• SANAT
  • 9 SORUDA
  • DİKEN ÖZEL
  • GÜNÜN 11'i
  • DİKENLİK
  • AKŞAM POSTASI
  • SPOR
  • VPN HABER

Diken

Yaramazlara biraz batar!

  • VİTRİN
  • AKTÜEL
  • EKONOMİ
  • ANALİZ
  • DÜNYA
  • MEDYA
  • KEYİF
  • YAZARLAR
  • SÜRDÜRÜLEBİLİRLİK

'Optariko' iddianamesi: Mesele sadece Soros değil arkadaş, hala anlamadın mı?

06/03/2019 10:55

KEMAL GÖKTAŞ

kemalgoktas@diken.com.tr

@kemalgoktas 

George Soros, Türkiye siyasetinde uzunca dönemdir nefret objesiydi. Ulusalcılar başta olmak üzere siyasetin hemen her kesimi Soros’un ‘turuncu devrim’ ihraç eden, emperyalizmin ajanı olduğu konusunda hemfikirdi. Öyle ki, bir dönem komplo teorilerinin de mutlaka eşlik ettiği nefret dalgası ‘Sorospu çocukları’ diye küfür bile icat etmişti.
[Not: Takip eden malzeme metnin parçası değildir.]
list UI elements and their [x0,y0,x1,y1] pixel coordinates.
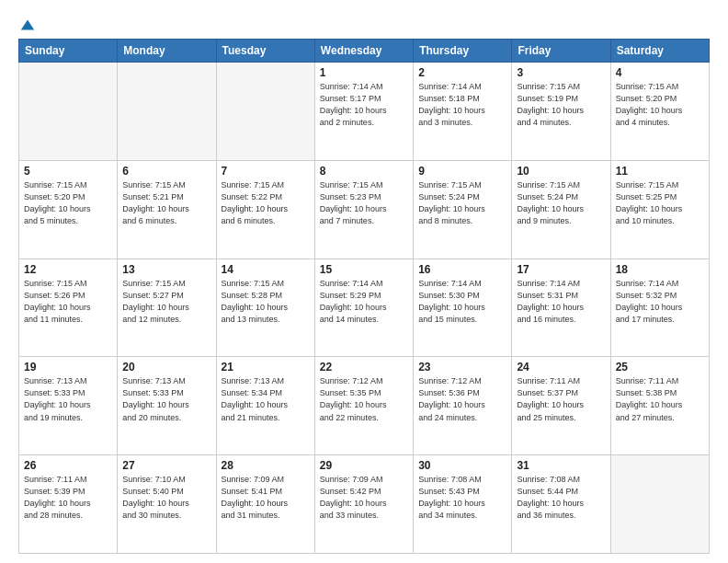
day-info: Sunrise: 7:15 AM Sunset: 5:28 PM Dayligh… [222,278,310,326]
calendar-cell: 2Sunrise: 7:14 AM Sunset: 5:18 PM Daylig… [414,63,512,161]
calendar-cell: 26Sunrise: 7:11 AM Sunset: 5:39 PM Dayli… [19,455,118,554]
day-number: 30 [418,459,506,472]
day-info: Sunrise: 7:09 AM Sunset: 5:41 PM Dayligh… [222,474,310,522]
calendar-cell [216,63,314,161]
day-number: 10 [517,165,605,178]
calendar-cell: 7Sunrise: 7:15 AM Sunset: 5:22 PM Daylig… [216,160,314,259]
page: SundayMondayTuesdayWednesdayThursdayFrid… [0,0,728,563]
day-number: 27 [122,459,210,472]
day-number: 15 [320,263,408,276]
calendar-cell [118,63,216,161]
day-number: 9 [418,165,506,178]
day-number: 28 [222,459,310,472]
day-info: Sunrise: 7:15 AM Sunset: 5:24 PM Dayligh… [418,179,506,227]
day-info: Sunrise: 7:14 AM Sunset: 5:18 PM Dayligh… [418,81,506,129]
day-number: 31 [517,459,605,472]
calendar-cell: 11Sunrise: 7:15 AM Sunset: 5:25 PM Dayli… [610,160,709,259]
calendar-cell [610,455,709,554]
calendar-cell: 9Sunrise: 7:15 AM Sunset: 5:24 PM Daylig… [414,160,512,259]
calendar-cell: 14Sunrise: 7:15 AM Sunset: 5:28 PM Dayli… [216,259,314,357]
weekday-header-friday: Friday [512,40,610,63]
calendar-cell: 12Sunrise: 7:15 AM Sunset: 5:26 PM Dayli… [19,259,118,357]
day-number: 24 [517,361,605,373]
day-info: Sunrise: 7:11 AM Sunset: 5:37 PM Dayligh… [517,375,605,423]
day-number: 6 [122,165,210,178]
logo-icon [19,17,36,33]
day-number: 23 [418,361,506,373]
calendar-cell: 23Sunrise: 7:12 AM Sunset: 5:36 PM Dayli… [414,357,512,455]
day-info: Sunrise: 7:15 AM Sunset: 5:20 PM Dayligh… [24,179,112,227]
logo [18,17,36,28]
day-number: 20 [122,361,210,373]
day-info: Sunrise: 7:14 AM Sunset: 5:17 PM Dayligh… [320,81,408,129]
day-info: Sunrise: 7:08 AM Sunset: 5:43 PM Dayligh… [418,474,506,522]
day-info: Sunrise: 7:13 AM Sunset: 5:33 PM Dayligh… [122,375,210,423]
weekday-header-thursday: Thursday [414,40,512,63]
day-info: Sunrise: 7:15 AM Sunset: 5:27 PM Dayligh… [122,278,210,326]
day-number: 17 [517,263,605,276]
day-number: 7 [222,165,310,178]
week-row-4: 19Sunrise: 7:13 AM Sunset: 5:33 PM Dayli… [19,357,710,455]
weekday-header-sunday: Sunday [19,40,118,63]
calendar-cell: 21Sunrise: 7:13 AM Sunset: 5:34 PM Dayli… [216,357,314,455]
calendar-cell: 18Sunrise: 7:14 AM Sunset: 5:32 PM Dayli… [610,259,709,357]
day-info: Sunrise: 7:11 AM Sunset: 5:39 PM Dayligh… [24,474,112,522]
calendar-cell: 22Sunrise: 7:12 AM Sunset: 5:35 PM Dayli… [314,357,413,455]
week-row-1: 1Sunrise: 7:14 AM Sunset: 5:17 PM Daylig… [19,63,710,161]
day-info: Sunrise: 7:12 AM Sunset: 5:35 PM Dayligh… [320,375,408,423]
calendar-cell: 20Sunrise: 7:13 AM Sunset: 5:33 PM Dayli… [118,357,216,455]
calendar-cell: 19Sunrise: 7:13 AM Sunset: 5:33 PM Dayli… [19,357,118,455]
day-info: Sunrise: 7:09 AM Sunset: 5:42 PM Dayligh… [320,474,408,522]
day-info: Sunrise: 7:14 AM Sunset: 5:30 PM Dayligh… [418,278,506,326]
calendar-cell: 28Sunrise: 7:09 AM Sunset: 5:41 PM Dayli… [216,455,314,554]
day-info: Sunrise: 7:08 AM Sunset: 5:44 PM Dayligh… [517,474,605,522]
day-number: 5 [24,165,112,178]
week-row-2: 5Sunrise: 7:15 AM Sunset: 5:20 PM Daylig… [19,160,710,259]
header [18,17,710,28]
weekday-header-tuesday: Tuesday [216,40,314,63]
calendar-cell: 24Sunrise: 7:11 AM Sunset: 5:37 PM Dayli… [512,357,610,455]
calendar-cell: 10Sunrise: 7:15 AM Sunset: 5:24 PM Dayli… [512,160,610,259]
day-info: Sunrise: 7:13 AM Sunset: 5:34 PM Dayligh… [222,375,310,423]
day-number: 2 [418,66,506,79]
calendar-cell: 1Sunrise: 7:14 AM Sunset: 5:17 PM Daylig… [314,63,413,161]
day-number: 13 [122,263,210,276]
day-info: Sunrise: 7:15 AM Sunset: 5:26 PM Dayligh… [24,278,112,326]
day-number: 4 [616,66,704,79]
day-info: Sunrise: 7:15 AM Sunset: 5:22 PM Dayligh… [222,179,310,227]
svg-marker-0 [21,20,34,30]
day-info: Sunrise: 7:15 AM Sunset: 5:24 PM Dayligh… [517,179,605,227]
calendar-cell: 13Sunrise: 7:15 AM Sunset: 5:27 PM Dayli… [118,259,216,357]
weekday-header-row: SundayMondayTuesdayWednesdayThursdayFrid… [19,40,710,63]
calendar-cell: 30Sunrise: 7:08 AM Sunset: 5:43 PM Dayli… [414,455,512,554]
day-number: 12 [24,263,112,276]
calendar-cell: 31Sunrise: 7:08 AM Sunset: 5:44 PM Dayli… [512,455,610,554]
calendar-cell: 29Sunrise: 7:09 AM Sunset: 5:42 PM Dayli… [314,455,413,554]
calendar-cell: 25Sunrise: 7:11 AM Sunset: 5:38 PM Dayli… [610,357,709,455]
calendar-cell: 5Sunrise: 7:15 AM Sunset: 5:20 PM Daylig… [19,160,118,259]
calendar-cell: 27Sunrise: 7:10 AM Sunset: 5:40 PM Dayli… [118,455,216,554]
day-info: Sunrise: 7:14 AM Sunset: 5:31 PM Dayligh… [517,278,605,326]
day-info: Sunrise: 7:14 AM Sunset: 5:29 PM Dayligh… [320,278,408,326]
day-info: Sunrise: 7:15 AM Sunset: 5:23 PM Dayligh… [320,179,408,227]
calendar-table: SundayMondayTuesdayWednesdayThursdayFrid… [18,39,710,554]
day-info: Sunrise: 7:15 AM Sunset: 5:21 PM Dayligh… [122,179,210,227]
day-info: Sunrise: 7:15 AM Sunset: 5:25 PM Dayligh… [616,179,704,227]
day-number: 26 [24,459,112,472]
day-info: Sunrise: 7:10 AM Sunset: 5:40 PM Dayligh… [122,474,210,522]
calendar-cell: 15Sunrise: 7:14 AM Sunset: 5:29 PM Dayli… [314,259,413,357]
day-number: 1 [320,66,408,79]
day-number: 19 [24,361,112,373]
calendar-cell: 3Sunrise: 7:15 AM Sunset: 5:19 PM Daylig… [512,63,610,161]
day-number: 11 [616,165,704,178]
day-number: 22 [320,361,408,373]
calendar-cell: 16Sunrise: 7:14 AM Sunset: 5:30 PM Dayli… [414,259,512,357]
week-row-3: 12Sunrise: 7:15 AM Sunset: 5:26 PM Dayli… [19,259,710,357]
calendar-cell: 17Sunrise: 7:14 AM Sunset: 5:31 PM Dayli… [512,259,610,357]
day-info: Sunrise: 7:12 AM Sunset: 5:36 PM Dayligh… [418,375,506,423]
weekday-header-monday: Monday [118,40,216,63]
calendar-cell [19,63,118,161]
day-number: 14 [222,263,310,276]
week-row-5: 26Sunrise: 7:11 AM Sunset: 5:39 PM Dayli… [19,455,710,554]
day-number: 8 [320,165,408,178]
Soros’un Yahudi olması İslamcılar için zaten baştan düşman kategorisinde olmasına yetiyordu ama pragmatik İslamcı hareket, iktidarını sağlamlaştırana kadar Soros’la ve Soros’un Türkiye’de ilişkide olduğu kurumlarla yakın ilişki kurmaktan da geri durmamıştı.


Bu dönem, Soros’un dünyada da revaçta olduğu bir dönemdi. ‘Liberal demokrasi’ eksenli, azınlıklar ve insan hakları alanına yoğunlaşan faaliyetleri ile küreselleşme söylemi birebir örtüşüyor ve bu yüzden başta Demokrat Partili ABD başkanları olmak üzere küreselleşme taraftarlarınca da yoğun biçimde destekleniyordu. Buna karşın, küreselleşmenin büyük ölçüde iflas etmesinin ardından Trump, Orban, Putin, Erdoğan gibi popülist liderlerin güç kazanmasıyla Soros bu ülkelerde gözden düşmekle kalmadı, sivil toplum alanındaki faaliyetleri de ya bitirildi ya da büyük ölçüde kısıtlandı. Batı’da yükselen Soros karşıtlığının da kuşkusuz Yahudi olması ve ‘Hıristiyan değerleri’ ile örtüşmüyor olmasının da büyük payı vardı.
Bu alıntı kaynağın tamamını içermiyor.